Before I could figure out how to apologize for being such an idiot, she tackled me with a hug, then pulled away just as quickly. “I’m glad you’re not a guinea pig.”

“Me, too.” I hoped my face wasn’t as red as it felt.

She undid the golden braids in her hair.

“Come on, Seaweed Brain,” she said. “We have to get away while Circe’s distracted.”

We ran down the hillside through the terraces, past screaming spa workers and pirates ransacking the resort. Blackbeard’s men broke the tiki torches for the luau, threw herbal wraps into the swimming pool, and kicked over tables of sauna towels.

I almost felt bad letting the unruly pirates out, but I guessed they deserved something more entertaining than the exercise wheel after being cooped up in a cage for three centuries.

“Which ship?” Annabeth said as we reached the docks.

I looked around desperately. We couldn’t very well take our rowboat. We had to get off the island fast, but what else could we use? A sub? A fighter jet? I couldn’t pilot any of those things. And then I saw it.

“There,” I said.

Annabeth blinked. “But—”

“I can make it work.”

“How?”

I couldn’t explain. I just somehow knew an old sailing vessel was the best bet for me. I grabbed Annabeth’s hand and pulled her toward the three-mast ship. Painted on its prow was the name that I would only decipher later: Queen Anne’s Revenge.

“Argggh!” Blackbeard yelled somewhere behind us. “Those scalawags are a-boarding me vessel!
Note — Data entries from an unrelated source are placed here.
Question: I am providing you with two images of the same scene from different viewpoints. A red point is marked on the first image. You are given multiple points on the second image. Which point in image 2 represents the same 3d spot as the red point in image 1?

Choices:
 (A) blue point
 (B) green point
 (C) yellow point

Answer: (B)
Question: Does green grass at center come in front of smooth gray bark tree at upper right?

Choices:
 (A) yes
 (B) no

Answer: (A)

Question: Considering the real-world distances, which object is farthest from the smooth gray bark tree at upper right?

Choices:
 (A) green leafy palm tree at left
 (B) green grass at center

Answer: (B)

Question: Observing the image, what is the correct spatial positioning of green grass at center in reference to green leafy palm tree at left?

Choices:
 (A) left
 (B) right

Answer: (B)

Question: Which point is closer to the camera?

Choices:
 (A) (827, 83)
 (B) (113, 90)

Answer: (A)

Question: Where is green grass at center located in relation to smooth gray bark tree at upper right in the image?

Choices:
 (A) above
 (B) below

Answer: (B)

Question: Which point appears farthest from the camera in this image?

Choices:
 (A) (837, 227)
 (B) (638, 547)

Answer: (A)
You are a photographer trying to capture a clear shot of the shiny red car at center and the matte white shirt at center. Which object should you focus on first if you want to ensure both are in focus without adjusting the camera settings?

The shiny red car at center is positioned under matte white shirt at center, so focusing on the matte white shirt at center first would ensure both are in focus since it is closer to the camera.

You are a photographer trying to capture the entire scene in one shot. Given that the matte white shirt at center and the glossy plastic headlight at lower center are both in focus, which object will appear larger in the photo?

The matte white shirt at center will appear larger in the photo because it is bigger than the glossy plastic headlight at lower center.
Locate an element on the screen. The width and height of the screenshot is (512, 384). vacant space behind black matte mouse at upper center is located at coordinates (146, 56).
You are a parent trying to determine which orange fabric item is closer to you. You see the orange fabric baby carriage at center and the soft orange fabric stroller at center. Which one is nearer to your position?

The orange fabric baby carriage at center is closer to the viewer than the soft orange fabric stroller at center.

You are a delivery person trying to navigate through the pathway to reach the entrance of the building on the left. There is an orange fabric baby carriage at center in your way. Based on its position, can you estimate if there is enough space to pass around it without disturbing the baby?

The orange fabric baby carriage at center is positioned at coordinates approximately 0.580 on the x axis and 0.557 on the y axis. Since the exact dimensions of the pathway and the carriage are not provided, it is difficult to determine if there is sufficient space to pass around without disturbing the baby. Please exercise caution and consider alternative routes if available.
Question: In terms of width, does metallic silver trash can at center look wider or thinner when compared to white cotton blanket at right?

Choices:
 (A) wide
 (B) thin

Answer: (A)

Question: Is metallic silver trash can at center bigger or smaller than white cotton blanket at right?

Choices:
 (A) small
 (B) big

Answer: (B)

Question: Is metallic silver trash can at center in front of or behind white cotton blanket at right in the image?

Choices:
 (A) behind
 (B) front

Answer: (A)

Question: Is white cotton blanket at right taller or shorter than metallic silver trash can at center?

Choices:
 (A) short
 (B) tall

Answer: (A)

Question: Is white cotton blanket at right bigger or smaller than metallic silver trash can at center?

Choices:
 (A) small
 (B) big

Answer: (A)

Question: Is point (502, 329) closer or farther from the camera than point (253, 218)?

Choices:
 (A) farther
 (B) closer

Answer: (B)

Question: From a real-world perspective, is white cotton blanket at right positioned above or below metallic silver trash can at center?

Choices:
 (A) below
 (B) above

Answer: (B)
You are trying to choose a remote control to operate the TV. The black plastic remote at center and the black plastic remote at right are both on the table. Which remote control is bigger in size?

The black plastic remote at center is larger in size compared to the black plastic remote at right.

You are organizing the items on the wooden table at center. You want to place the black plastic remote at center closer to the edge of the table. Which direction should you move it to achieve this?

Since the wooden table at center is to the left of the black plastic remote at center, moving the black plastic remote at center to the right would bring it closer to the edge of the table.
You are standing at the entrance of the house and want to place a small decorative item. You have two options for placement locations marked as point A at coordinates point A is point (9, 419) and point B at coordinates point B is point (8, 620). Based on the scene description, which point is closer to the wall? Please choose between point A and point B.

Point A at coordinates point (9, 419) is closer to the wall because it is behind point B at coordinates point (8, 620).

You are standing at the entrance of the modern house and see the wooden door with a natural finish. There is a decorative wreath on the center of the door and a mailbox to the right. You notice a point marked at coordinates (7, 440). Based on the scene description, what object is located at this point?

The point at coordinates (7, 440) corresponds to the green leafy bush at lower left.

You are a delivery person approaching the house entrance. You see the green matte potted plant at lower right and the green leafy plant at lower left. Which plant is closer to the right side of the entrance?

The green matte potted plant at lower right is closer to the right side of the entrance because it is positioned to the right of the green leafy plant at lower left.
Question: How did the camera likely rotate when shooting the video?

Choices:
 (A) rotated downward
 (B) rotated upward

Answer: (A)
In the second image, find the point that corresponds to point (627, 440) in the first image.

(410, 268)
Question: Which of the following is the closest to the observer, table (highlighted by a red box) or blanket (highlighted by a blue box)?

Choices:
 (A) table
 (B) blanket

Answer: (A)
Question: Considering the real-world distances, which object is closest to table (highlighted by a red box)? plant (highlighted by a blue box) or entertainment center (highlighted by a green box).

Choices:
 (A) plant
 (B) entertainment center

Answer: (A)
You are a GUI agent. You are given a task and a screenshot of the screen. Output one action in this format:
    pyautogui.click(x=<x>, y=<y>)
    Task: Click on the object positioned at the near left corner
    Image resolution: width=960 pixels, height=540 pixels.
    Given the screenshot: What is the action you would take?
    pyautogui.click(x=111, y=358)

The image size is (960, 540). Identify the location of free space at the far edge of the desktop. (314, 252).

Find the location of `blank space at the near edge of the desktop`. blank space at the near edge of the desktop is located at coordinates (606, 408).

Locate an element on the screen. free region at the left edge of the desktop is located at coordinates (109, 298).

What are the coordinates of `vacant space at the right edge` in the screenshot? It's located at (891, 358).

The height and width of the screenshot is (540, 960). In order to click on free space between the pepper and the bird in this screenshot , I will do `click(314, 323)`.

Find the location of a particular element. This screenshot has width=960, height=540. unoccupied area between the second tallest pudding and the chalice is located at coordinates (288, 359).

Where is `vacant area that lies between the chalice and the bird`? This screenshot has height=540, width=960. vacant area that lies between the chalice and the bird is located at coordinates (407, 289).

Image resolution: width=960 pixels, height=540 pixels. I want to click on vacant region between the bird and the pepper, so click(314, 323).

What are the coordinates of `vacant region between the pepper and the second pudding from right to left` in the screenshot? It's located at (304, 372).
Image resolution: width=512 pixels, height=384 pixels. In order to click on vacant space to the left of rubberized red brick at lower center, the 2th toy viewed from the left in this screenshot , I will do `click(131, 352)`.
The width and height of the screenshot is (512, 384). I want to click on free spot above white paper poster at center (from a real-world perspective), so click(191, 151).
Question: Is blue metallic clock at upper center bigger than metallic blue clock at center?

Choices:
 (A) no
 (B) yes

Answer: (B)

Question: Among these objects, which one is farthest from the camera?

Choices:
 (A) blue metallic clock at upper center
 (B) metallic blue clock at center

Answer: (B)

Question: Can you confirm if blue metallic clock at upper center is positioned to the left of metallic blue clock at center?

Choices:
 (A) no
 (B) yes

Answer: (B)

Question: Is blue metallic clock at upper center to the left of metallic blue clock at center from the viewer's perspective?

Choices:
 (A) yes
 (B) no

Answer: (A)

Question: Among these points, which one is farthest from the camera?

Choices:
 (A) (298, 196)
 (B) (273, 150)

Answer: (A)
Get ‘em, lads!”

“We’ll never get going in time!” Annabeth yelled as we climbed aboard.

I looked around at the hopeless maze of sail and ropes. The ship was in great condition for a three-hundred-year-old vessel, but it would still take a crew of fifty several hours to get underway.

We didn’t have several hours. I could see the pirates running down the stairs, waving tiki torches and sticks of celery.

I closed my eyes and concentrated on the waves lapping against the hull, the ocean currents, the winds all around me. Suddenly, the right word appeared in my mind. “Mizzenmast!” I yelled.